Introduction

Acromegaly is a rare disease, usually due to a pituitary adenoma, characterized by increased GH and IGF-1 levels.[1, 2] It is usually diagnosed in young adults (between 35 and 45 years), and only a few cases are reported as a new diagnosis in elderly subjects (≥ 65 years).[3, 4] Some of the clinical features of acromegaly (especially acral and facial modifications) or GH-related complications (e.g., impaired glucose metabolism, arterial hypertension, sleep apnea, goiter, and colon polyps[5,6,7,8]) may be misinterpreted as a consequence of aging, the patient, as a result, not achieving a correct and prompt diagnosis. On the other hand, new-onset acromegaly is not uncommon in the geriatric population, and increased awareness about this disease among the medical community[9] will help reduce delayed diagnosis. Moreover, the widespread use of magnetic resonance imaging (MRI) has led to increased identification of pituitary incidentalomas, thus raising the number of screening procedures for GH excess in patients without an overt clinical picture.[10]

In cases of active or untreated acromegaly, life expectancy is reduced due to cardiovascular, respiratory, metabolic, and neoplastic comorbidities.[11, 12] However, optimal control of the disease with surgical and/or medical treatments (somatostatin analogs, SSA; dopamine receptor agonists, DA; and growth hormone-receptor antagonists, GH-RA) has modified the natural history of the disease over the last few decades and many acromegalic patients may survive until old age.[13]

The increase in life expectancy in European countries,[14] especially in the Italian population,[15] is responsible for the growing number of elderly patients with morbidities, including pituitary adenomas. Few studies, however, have reported the characteristics of pituitary adenomas in the elderly,[16,17,18] especially with regard to acromegaly.[3, 4, 19, 20] Moreover, due to tailored treatment, acromegalic patients are today aging. Therefore, we now observe two groups of elderly subjects with acromegaly: those with a new diagnosis after 65 years of age and those with early-onset acromegaly who have grown old over time.[21]
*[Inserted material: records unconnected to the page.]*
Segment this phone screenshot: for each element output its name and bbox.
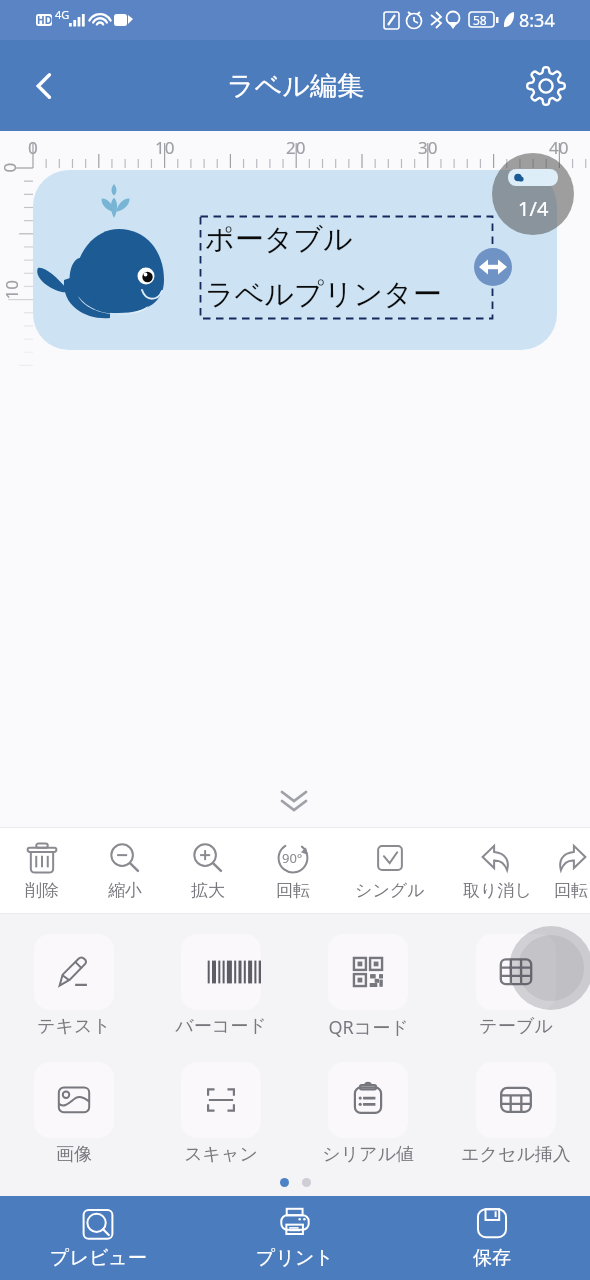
staticText: ラベルプリンター	[205, 276, 442, 313]
button[interactable]: 保存	[393, 1196, 590, 1280]
staticText: 30	[418, 136, 438, 159]
staticText: バーコード	[175, 1015, 267, 1038]
button[interactable]: Settings	[502, 40, 590, 131]
staticText: ラベル編集	[227, 69, 364, 103]
staticText: 回転	[276, 880, 310, 901]
staticText: 8:34	[519, 8, 555, 33]
staticText: エクセル挿入	[461, 1143, 571, 1166]
staticText: プレビュー	[50, 1246, 147, 1270]
staticText: 拡大	[191, 880, 225, 901]
button[interactable]: 削除	[0, 828, 83, 913]
button[interactable]: 取り消し	[442, 828, 552, 913]
button[interactable]: プリント	[196, 1196, 393, 1280]
button[interactable]: 回転	[552, 828, 590, 913]
button[interactable]: バーコード	[147, 914, 294, 1042]
button[interactable]: シングル	[337, 828, 442, 913]
button[interactable]: テキスト	[0, 914, 147, 1042]
staticText: 20	[286, 136, 306, 159]
staticText: スキャン	[184, 1143, 258, 1166]
staticText: テーブル	[479, 1015, 553, 1038]
button[interactable]: 縮小	[83, 828, 166, 913]
button[interactable]: QRコード	[294, 914, 442, 1042]
staticText: 縮小	[108, 880, 142, 901]
button[interactable]: Collapse panel	[266, 774, 322, 830]
staticText: シリアル値	[322, 1143, 414, 1166]
button[interactable]: 拡大	[166, 828, 249, 913]
staticText: ポータブル	[205, 221, 353, 258]
staticText: 58	[473, 12, 487, 28]
staticText: HD	[37, 13, 52, 27]
staticText: プリント	[256, 1246, 334, 1270]
button[interactable]: エクセル挿入	[442, 1042, 590, 1170]
staticText: 保存	[473, 1246, 511, 1270]
button[interactable]: Page 1 of 4 preview	[492, 153, 574, 235]
button[interactable]: 画像	[0, 1042, 147, 1170]
button[interactable]: 90°	[249, 828, 337, 913]
button[interactable]: スキャン	[147, 1042, 294, 1170]
staticText: 40	[549, 136, 569, 159]
staticText: テキスト	[37, 1015, 111, 1038]
staticText: シングル	[355, 880, 425, 901]
staticText: 1/4	[518, 195, 549, 222]
button[interactable]: Resize width	[474, 248, 512, 286]
staticText: 取り消し	[463, 880, 532, 901]
staticText: 画像	[56, 1143, 92, 1166]
staticText: 10	[155, 136, 175, 159]
staticText: QRコード	[328, 1015, 409, 1040]
button[interactable]: シリアル値	[294, 1042, 442, 1170]
staticText: 10	[0, 280, 22, 300]
staticText: 0	[28, 136, 38, 159]
staticText: 0	[0, 162, 20, 172]
staticText: 回転	[554, 880, 588, 901]
button[interactable]: テーブル	[442, 914, 590, 1042]
staticText: 90°	[282, 849, 303, 867]
button[interactable]: プレビュー	[0, 1196, 196, 1280]
staticText: 削除	[25, 880, 59, 901]
button[interactable]: Back	[0, 40, 88, 131]
staticText: 4G	[55, 7, 70, 22]
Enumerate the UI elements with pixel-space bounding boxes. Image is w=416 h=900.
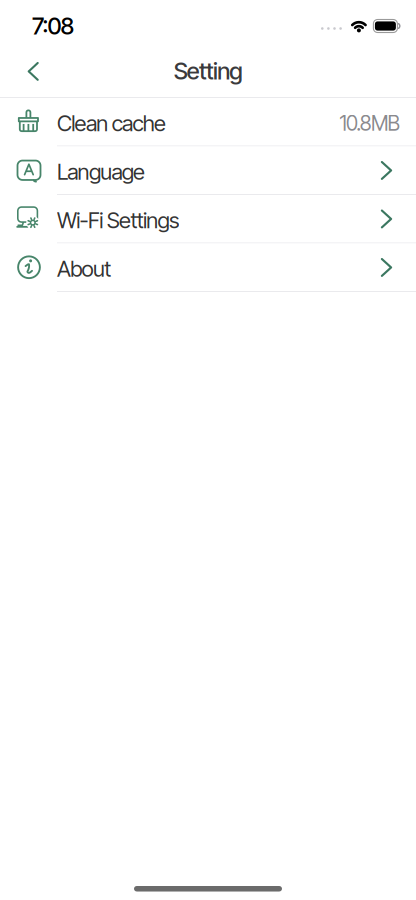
button[interactable]: Back xyxy=(0,48,51,94)
staticText: Wi-Fi Settings xyxy=(57,207,179,234)
button[interactable]: Wi-Fi Settings xyxy=(0,195,416,242)
staticText: 10.8MB xyxy=(340,111,400,136)
staticText: Clean cache xyxy=(57,110,166,136)
button[interactable]: Language xyxy=(0,146,416,194)
staticText: Language xyxy=(57,158,145,185)
staticText: Setting xyxy=(174,57,242,85)
button[interactable]: About xyxy=(0,244,416,291)
staticText: 7:08 xyxy=(32,12,75,40)
staticText: About xyxy=(57,255,111,282)
button[interactable]: Clean cache xyxy=(0,98,416,146)
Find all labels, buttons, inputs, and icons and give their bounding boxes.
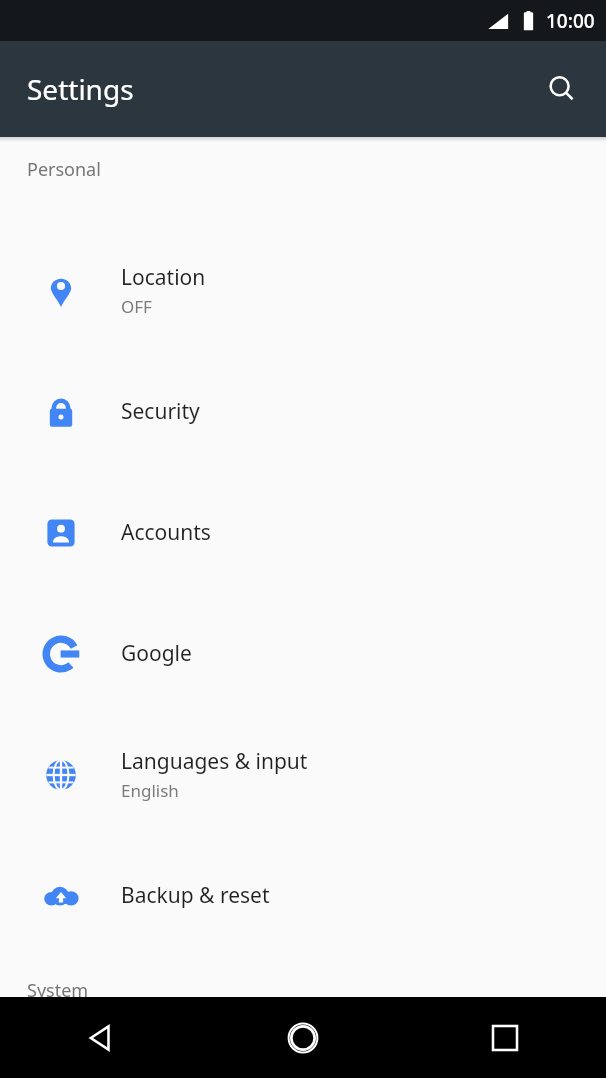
button[interactable]: Home [202, 997, 404, 1078]
staticText: Languages & input [121, 747, 308, 776]
button[interactable]: Search [536, 63, 588, 115]
staticText: Location [121, 263, 206, 292]
staticText: 10:00 [546, 8, 595, 34]
staticText: English [121, 779, 179, 802]
staticText: Backup & reset [121, 881, 270, 910]
staticText: OFF [121, 295, 152, 318]
staticText: System [27, 978, 89, 997]
staticText: Accounts [121, 518, 211, 547]
button[interactable]: Google [0, 593, 606, 714]
staticText: Settings [27, 70, 134, 108]
button[interactable]: Recent apps [404, 997, 606, 1078]
staticText: Security [121, 397, 200, 426]
button[interactable]: Accounts [0, 472, 606, 593]
staticText: Google [121, 639, 192, 668]
button[interactable]: Languages & input [0, 714, 606, 835]
button[interactable]: Backup & reset [0, 835, 606, 956]
staticText: Personal [27, 157, 101, 182]
button[interactable]: Location [0, 230, 606, 351]
button[interactable]: Security [0, 351, 606, 472]
button[interactable]: Back [0, 997, 202, 1078]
The aims of this study were thus to compare clinical characteristics, GH-related comorbidities, and different therapeutic approaches to treatment of elderly patients with a new diagnosis of acromegaly or those who have become elderly after adult-onset acromegaly.

Materials and methods

We conducted a cross-sectional retrospective study. Among 120 adult patients with acromegaly followed up at our Endocrinology Unit at the University Hospital of Padova, Italy, we considered 96 individuals with complete information (biochemical and radiological evaluation at diagnosis) and clinical follow-up (at least 12 months after diagnosis or 6 months after surgery).

In all patients, biochemical diagnosis was defined as lack of GH suppression (< 1 μg/l or 0.4 μg/l, according to the Endocrine Society guidelines in use at the time of diagnosis) during a standard oral glucose tolerance test (OGTT) with 75 g of glucose and increased IGF-1 levels, normalized for age and gender.[22] The same analyses were used to confirm remission after transnasal-sphenoidal surgery (TNS) or radiotherapy; random GH < 1 μg/l and IGF-1 below the upper limit of normality (ULN, normalized for age and gender) allowed us to define good management of the disease during medical treatment (only IGF-1 in patients treated with GH-RA).[6]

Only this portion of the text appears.